A collection of reviews and photography by Madeleine O'Gorman
Published in Inpress/TheMusic.com.au 09.05.12
The night’s apparel screams of a dazzling, bygone era. While the men look dapper in their fedoras and vintage suits, there’s no doubt that the ladies prevail both on and off stage. Beehived, fake-lashed and sequined lasses swarm around the venue in a bubbly Daisy Buchanan-way, before the first support commands everyone’s attention. With hips that snake around the stage, Stella Angelico oozes sultry, old-time glamour that’s perfect for tonight’s production. Together with her band The Switch, she oscillates between vulnerable lover to ballsy vixen, belting out, “…mister, I’m gonna eat ya alive”. A witty blonde adds to the eccentricity by playing host for the evening, introducing the jazz-act (and in-between band for the night) The PutBacks with a loud, “Areebaaaaaa!” The surprise fillers blow everyone away with their improv tunes before Kira Puru & The Bruise steal the spotlight back with a sensational, heavy blues performance. Puru robs the room of its joviality, lifting the crowd with a thrilling intensity through her fierce stance and towering vocals.

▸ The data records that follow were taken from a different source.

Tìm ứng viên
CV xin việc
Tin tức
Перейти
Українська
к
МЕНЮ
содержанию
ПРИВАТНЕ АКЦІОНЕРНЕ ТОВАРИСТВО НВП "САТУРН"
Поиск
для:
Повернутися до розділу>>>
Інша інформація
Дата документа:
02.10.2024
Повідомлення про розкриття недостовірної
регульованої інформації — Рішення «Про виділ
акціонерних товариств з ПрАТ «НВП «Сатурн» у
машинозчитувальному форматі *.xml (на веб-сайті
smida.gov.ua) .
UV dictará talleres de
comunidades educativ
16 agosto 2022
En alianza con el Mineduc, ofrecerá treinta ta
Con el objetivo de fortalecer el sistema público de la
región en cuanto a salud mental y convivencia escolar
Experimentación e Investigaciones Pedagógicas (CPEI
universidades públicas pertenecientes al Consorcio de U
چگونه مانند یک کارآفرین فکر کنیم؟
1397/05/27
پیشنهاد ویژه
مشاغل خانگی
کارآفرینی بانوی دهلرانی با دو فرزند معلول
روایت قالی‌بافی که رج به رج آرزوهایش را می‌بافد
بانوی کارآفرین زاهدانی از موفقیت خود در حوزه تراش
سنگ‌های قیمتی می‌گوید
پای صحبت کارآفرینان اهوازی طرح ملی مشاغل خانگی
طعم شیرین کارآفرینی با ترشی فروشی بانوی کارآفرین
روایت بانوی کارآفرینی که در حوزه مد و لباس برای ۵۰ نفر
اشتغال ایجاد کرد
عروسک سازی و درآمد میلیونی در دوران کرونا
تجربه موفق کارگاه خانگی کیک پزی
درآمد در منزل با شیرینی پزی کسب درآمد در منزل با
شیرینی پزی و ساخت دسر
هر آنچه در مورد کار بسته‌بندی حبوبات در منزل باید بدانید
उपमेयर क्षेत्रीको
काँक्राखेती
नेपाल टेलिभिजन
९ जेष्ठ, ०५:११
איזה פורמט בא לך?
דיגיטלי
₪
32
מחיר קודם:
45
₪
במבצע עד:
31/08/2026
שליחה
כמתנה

The silhouette of the night’s leading lady is striking in itself. Melbourne’s own Clairy Browne & The Bangin’ Rackettes have recently revived the doo-wop movement with their debut album Baby Caught The Bus, securing festival slots and national tours. Tonight, Browne’s signature high-hair and loud make-up brightens the already glitter-embellished stage. Feasting her eyes on her crowd of clones, she opens with the smoky Yellowbird before inviting her harmonising trio The Bangin’ Rackettes to the stage, completing the nine-piece line-up.
To label the show a ‘gig’ is a huge injustice to the whole production. During the stage-spectacular (if you will), we’re treated to costume changes, synchronised dancing and sax solos. One minute the matching Bangin’ Rackettes are crooning blues in Vicious Cycle, the next minute they’re go-go dancing in Baby Caught The Bus. While the spectacle is electrifying, the spine and allure of the group is Browne. She’s warm yet ballsy, with an enormous voice that could move mountains. Much like her supports, Browne’s feisty alter ego demands the room, hinting of a duet – ”tonight is all about tough bitches!” – before Puru surprises us from the crowd to sing a thrilling verse of You Don’t Owe Me Nothing. The steady-swagger of She Plays Up To You along with Aeroplane, I’ll Be Fine and Love Letter have the packed-room whistling and jiving before the encore Frankie caps off the night. Ladies and gentlemen, the stakes have been raised.